Baltimore has done the best job subduing tuberculosis at a time when the disease has exploded in many American cities.
Its method has been simple: dispatching public health nurses to watch patients take their medicine.
Baltimore's TB rate dropped 52 percent between 1981 and 1992, a period when poverty, drug use and the vulnerability of AIDS patients caused the respiratory disease to rebound nationally.
A comparative study of urban TB rates in cities such as New fTC York, Newark, N.J., and Atlanta appears in today's Journal of the American Medical Association.
Dr. C. Patrick Chaulk, an infectious disease specialist with the Johns Hopkins School of Medicine, said Baltimore's program of "directly observed therapy" kept patients from succumbing to the natural tendency to quit taking medications as soon as symptoms subside.
When TB patients stop taking their antibiotics, they allow the disease to spread and mutate into new strains that are harder and more expensive to treat.
Patients must often take as many as 20 pills at a time, at first daily and then at longer intervals over a span of six months to make the treatment stick.
"If you want to design a treatment plan that was geared to failing, it's TB treatment that is unsupervised, giving people pocketfuls of pills that cause side effects -- nausea, vomiting, not feeling well -- that you have to take for six months," said Dr. Chaulk, who also works in the city's TB clinic.
"As soon as you start feeling better, you're less inclined to take your medicines."
In his study, Dr. Chaulk tracked six cities that had the highest tuberculosis rates in 1981, the year when the disease rose out of a long slumber and re-emerged in urban America.
Those cities, in order of TB prevalence, were Miami, San Francisco, Newark, Atlanta, Washington and Baltimore.

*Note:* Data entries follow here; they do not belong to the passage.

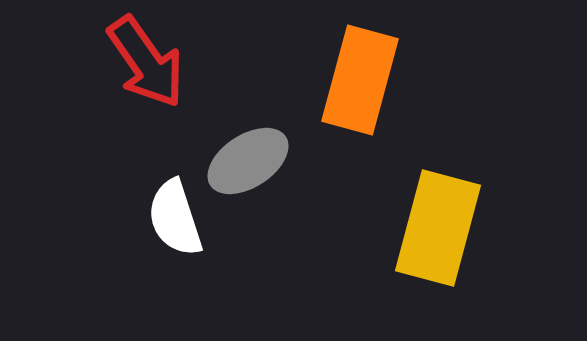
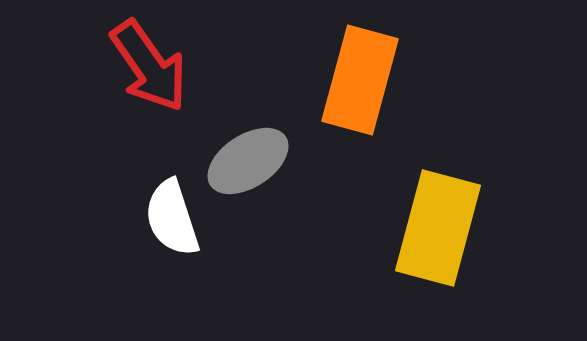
red arrow: moved 3 px right, 4 px down
white semicircle: moved 3 px left
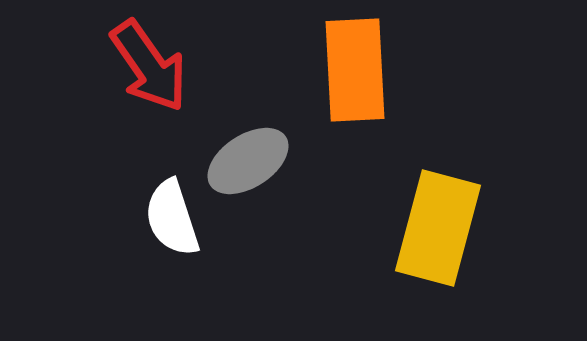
orange rectangle: moved 5 px left, 10 px up; rotated 18 degrees counterclockwise
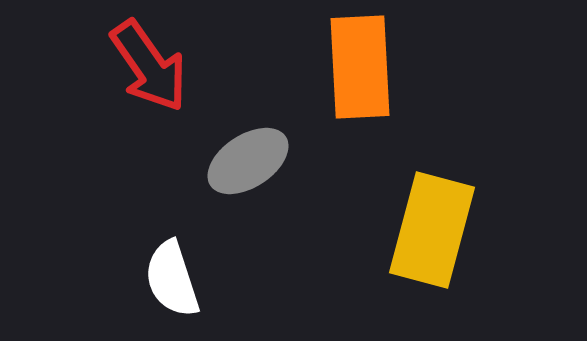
orange rectangle: moved 5 px right, 3 px up
white semicircle: moved 61 px down
yellow rectangle: moved 6 px left, 2 px down
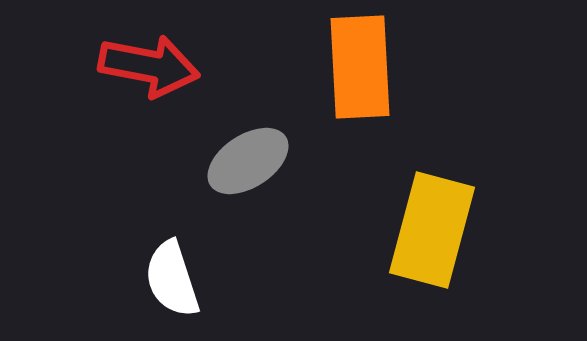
red arrow: rotated 44 degrees counterclockwise
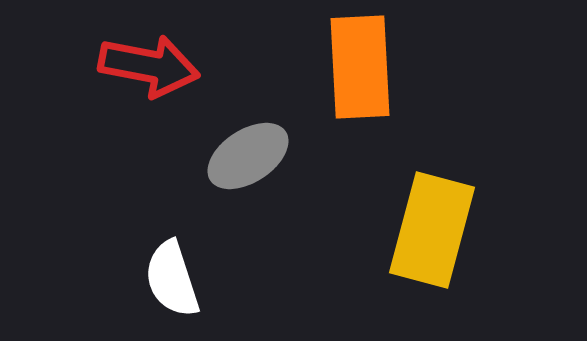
gray ellipse: moved 5 px up
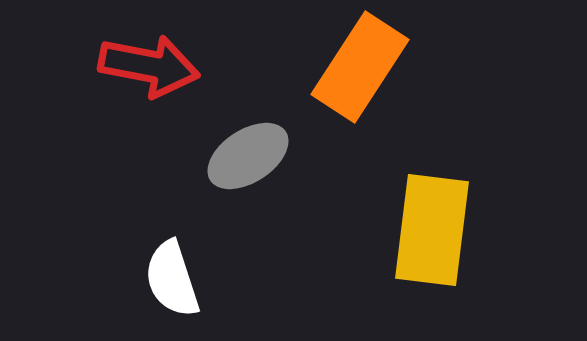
orange rectangle: rotated 36 degrees clockwise
yellow rectangle: rotated 8 degrees counterclockwise
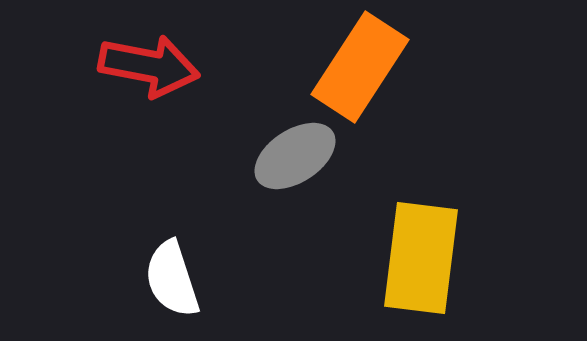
gray ellipse: moved 47 px right
yellow rectangle: moved 11 px left, 28 px down
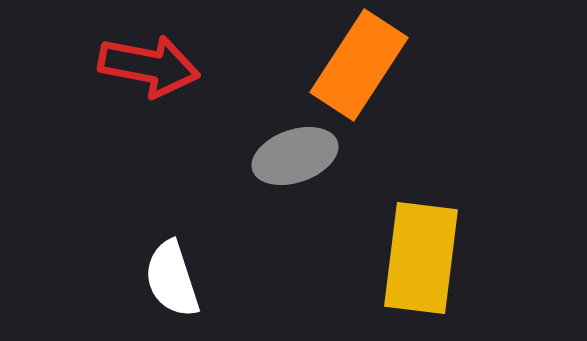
orange rectangle: moved 1 px left, 2 px up
gray ellipse: rotated 14 degrees clockwise
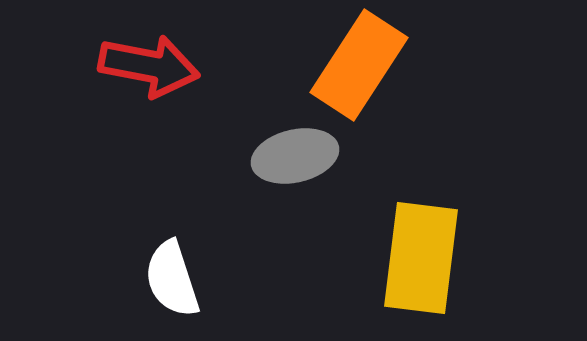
gray ellipse: rotated 6 degrees clockwise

Over the next 14 years, all the cities except Baltimore remained high in the rankings.
Disease rates rose 67 percent in Newark and 97 percent in Atlanta. In the other cities, it increased steadily before easing in recent years.
New York, which ranked fairly low in 1981, saw its rate skyrocket 132 percent.
By 1992, the latest year examined by the study, Baltimore ranked 28th.
The program was the inspiration of the late Dr. David M. Glasser, the city's assistant commissioner for preventive medicine. He began a limited program of directly observed therapy in the late 1970s.
By 1984, he had closed three of four walk-in treatment centers but greatly expanded the number of house calls made by department nurses.
Today, nurses manage more than 90 patients at any given time, delivering medications to people in their homes as well visiting them in shooting galleries and drug-treatment centers.